> DIRECTIONS: Output every entry exactly as it appears.

═══ DATA EXTRACT ═══

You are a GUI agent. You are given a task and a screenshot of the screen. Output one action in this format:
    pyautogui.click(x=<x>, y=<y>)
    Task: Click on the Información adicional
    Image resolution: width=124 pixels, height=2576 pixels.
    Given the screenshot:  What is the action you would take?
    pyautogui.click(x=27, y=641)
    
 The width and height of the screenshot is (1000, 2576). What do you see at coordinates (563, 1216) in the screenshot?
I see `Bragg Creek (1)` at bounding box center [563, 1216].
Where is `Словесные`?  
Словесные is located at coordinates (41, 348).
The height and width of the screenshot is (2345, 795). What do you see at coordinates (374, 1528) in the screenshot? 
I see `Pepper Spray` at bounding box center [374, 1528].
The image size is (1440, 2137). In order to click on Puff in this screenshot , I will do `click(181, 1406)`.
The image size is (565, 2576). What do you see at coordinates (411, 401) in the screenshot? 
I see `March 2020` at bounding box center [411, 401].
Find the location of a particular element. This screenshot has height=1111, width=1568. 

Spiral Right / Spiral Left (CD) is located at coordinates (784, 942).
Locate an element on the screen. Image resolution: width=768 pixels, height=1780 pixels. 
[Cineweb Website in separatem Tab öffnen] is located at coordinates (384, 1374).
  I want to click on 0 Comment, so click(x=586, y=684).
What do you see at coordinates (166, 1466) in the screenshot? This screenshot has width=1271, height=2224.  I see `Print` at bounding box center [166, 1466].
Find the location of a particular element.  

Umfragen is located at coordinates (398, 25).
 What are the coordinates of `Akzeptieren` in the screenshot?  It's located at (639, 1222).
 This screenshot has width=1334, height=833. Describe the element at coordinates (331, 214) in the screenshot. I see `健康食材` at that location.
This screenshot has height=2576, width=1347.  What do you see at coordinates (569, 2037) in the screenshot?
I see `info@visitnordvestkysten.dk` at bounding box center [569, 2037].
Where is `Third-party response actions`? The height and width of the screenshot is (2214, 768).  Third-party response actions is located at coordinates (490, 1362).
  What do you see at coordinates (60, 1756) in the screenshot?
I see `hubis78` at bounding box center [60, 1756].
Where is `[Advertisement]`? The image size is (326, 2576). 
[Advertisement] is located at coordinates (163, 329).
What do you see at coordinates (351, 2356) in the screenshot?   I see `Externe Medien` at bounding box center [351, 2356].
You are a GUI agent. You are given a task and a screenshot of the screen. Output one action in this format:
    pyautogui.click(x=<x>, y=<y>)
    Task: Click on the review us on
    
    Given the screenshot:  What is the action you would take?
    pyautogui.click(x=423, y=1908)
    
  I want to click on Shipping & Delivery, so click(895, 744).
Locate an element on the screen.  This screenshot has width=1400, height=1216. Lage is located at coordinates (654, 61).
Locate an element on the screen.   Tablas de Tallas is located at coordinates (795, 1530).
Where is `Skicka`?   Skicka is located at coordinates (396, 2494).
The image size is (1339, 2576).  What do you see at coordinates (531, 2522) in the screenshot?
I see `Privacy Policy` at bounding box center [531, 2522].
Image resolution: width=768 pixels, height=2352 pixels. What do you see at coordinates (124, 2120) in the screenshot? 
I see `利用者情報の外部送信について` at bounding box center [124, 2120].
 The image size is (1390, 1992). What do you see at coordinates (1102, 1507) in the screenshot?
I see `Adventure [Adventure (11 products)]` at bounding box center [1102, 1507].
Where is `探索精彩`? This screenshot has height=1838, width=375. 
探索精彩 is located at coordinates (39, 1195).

═══

> ANSWER BOX:
You are a GUI agent. You are given a task and a screenshot of the screen. Output one action in this format:
    pyautogui.click(x=<x>, y=<y>)
    Task: Click on the Información adicional
    Image resolution: width=124 pixels, height=2576 pixels.
    Given the screenshot:  What is the action you would take?
    pyautogui.click(x=27, y=641)
    
 The width and height of the screenshot is (1000, 2576). What do you see at coordinates (563, 1216) in the screenshot?
I see `Bragg Creek (1)` at bounding box center [563, 1216].
Where is `Словесные`?  
Словесные is located at coordinates (41, 348).
The height and width of the screenshot is (2345, 795). What do you see at coordinates (374, 1528) in the screenshot? 
I see `Pepper Spray` at bounding box center [374, 1528].
The image size is (1440, 2137). In order to click on Puff in this screenshot , I will do `click(181, 1406)`.
The image size is (565, 2576). What do you see at coordinates (411, 401) in the screenshot? 
I see `March 2020` at bounding box center [411, 401].
Find the location of a particular element. This screenshot has height=1111, width=1568. 

Spiral Right / Spiral Left (CD) is located at coordinates (784, 942).
Locate an element on the screen. Image resolution: width=768 pixels, height=1780 pixels. 
[Cineweb Website in separatem Tab öffnen] is located at coordinates (384, 1374).
  I want to click on 0 Comment, so click(x=586, y=684).
What do you see at coordinates (166, 1466) in the screenshot? This screenshot has width=1271, height=2224.  I see `Print` at bounding box center [166, 1466].
Find the location of a particular element.  

Umfragen is located at coordinates (398, 25).
 What are the coordinates of `Akzeptieren` in the screenshot?  It's located at (639, 1222).
 This screenshot has width=1334, height=833. Describe the element at coordinates (331, 214) in the screenshot. I see `健康食材` at that location.
This screenshot has height=2576, width=1347.  What do you see at coordinates (569, 2037) in the screenshot?
I see `info@visitnordvestkysten.dk` at bounding box center [569, 2037].
Where is `Third-party response actions`? The height and width of the screenshot is (2214, 768).  Third-party response actions is located at coordinates (490, 1362).
  What do you see at coordinates (60, 1756) in the screenshot?
I see `hubis78` at bounding box center [60, 1756].
Where is `[Advertisement]`? The image size is (326, 2576). 
[Advertisement] is located at coordinates (163, 329).
What do you see at coordinates (351, 2356) in the screenshot?   I see `Externe Medien` at bounding box center [351, 2356].
You are a GUI agent. You are given a task and a screenshot of the screen. Output one action in this format:
    pyautogui.click(x=<x>, y=<y>)
    Task: Click on the review us on
    
    Given the screenshot:  What is the action you would take?
    pyautogui.click(x=423, y=1908)
    
  I want to click on Shipping & Delivery, so click(895, 744).
Locate an element on the screen.  This screenshot has width=1400, height=1216. Lage is located at coordinates (654, 61).
Locate an element on the screen.   Tablas de Tallas is located at coordinates (795, 1530).
Where is `Skicka`?   Skicka is located at coordinates (396, 2494).
The image size is (1339, 2576).  What do you see at coordinates (531, 2522) in the screenshot?
I see `Privacy Policy` at bounding box center [531, 2522].
Image resolution: width=768 pixels, height=2352 pixels. What do you see at coordinates (124, 2120) in the screenshot? 
I see `利用者情報の外部送信について` at bounding box center [124, 2120].
 The image size is (1390, 1992). What do you see at coordinates (1102, 1507) in the screenshot?
I see `Adventure [Adventure (11 products)]` at bounding box center [1102, 1507].
Where is `探索精彩`? This screenshot has height=1838, width=375. 
探索精彩 is located at coordinates (39, 1195).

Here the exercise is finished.